What is being asked.
In the listing below, count the lines containing the string "Oktober". Reply with that number only.

Exercise inputs.
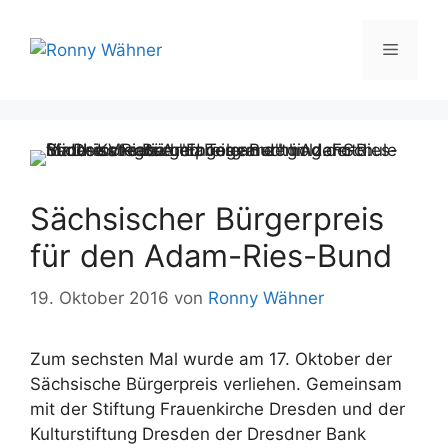
Zum
Inhalt
Menü
springen
Sächsischer Bürgerpreis
für den Adam-Ries-Bund
19. Oktober 2016
von
Ronny Wähner
Zum sechsten Mal wurde am 17. Oktober der
Sächsische Bürgerpreis verliehen. Gemeinsam
mit der Stiftung Frauenkirche Dresden und der
Kulturstiftung Dresden der Dresdner Bank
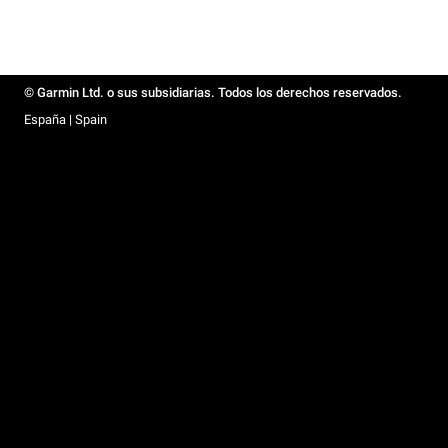
© Garmin Ltd. o sus subsidiarias. Todos los derechos reservados.
España | Spain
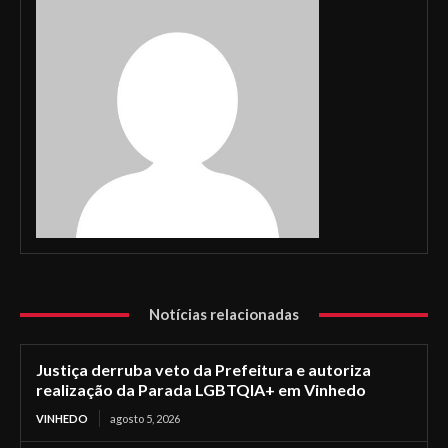
Notícias relacionadas
Justiça derruba veto da Prefeitura e autoriza
realização da Parada LGBTQIA+ em Vinhedo
VINHEDO
agosto 5, 2026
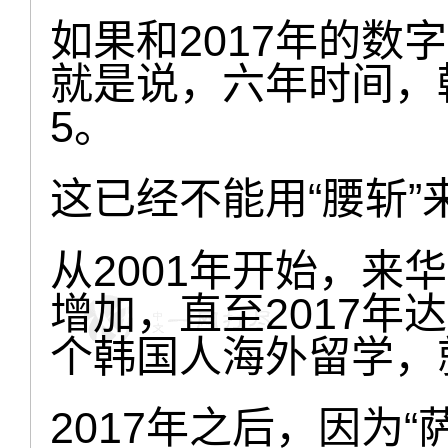
如果和2017年的数
就是说，六年时间，
5。
这已经不能用“腰斩”
从2001年开始，来
增加，直至2017年
个韩国人海外留学，
2017年之后，因为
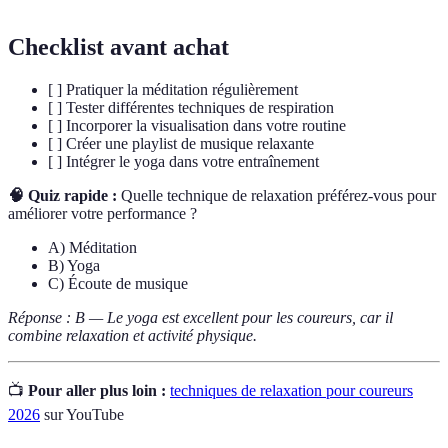
Checklist avant achat
[ ] Pratiquer la méditation régulièrement
[ ] Tester différentes techniques de respiration
[ ] Incorporer la visualisation dans votre routine
[ ] Créer une playlist de musique relaxante
[ ] Intégrer le yoga dans votre entraînement
🧠 Quiz rapide :
Quelle technique de relaxation préférez-vous pour
améliorer votre performance ?
A) Méditation
B) Yoga
C) Écoute de musique
Réponse : B — Le yoga est excellent pour les coureurs, car il
combine relaxation et activité physique.
📺
Pour aller plus loin :
techniques de relaxation pour coureurs
2026
sur YouTube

Response.
2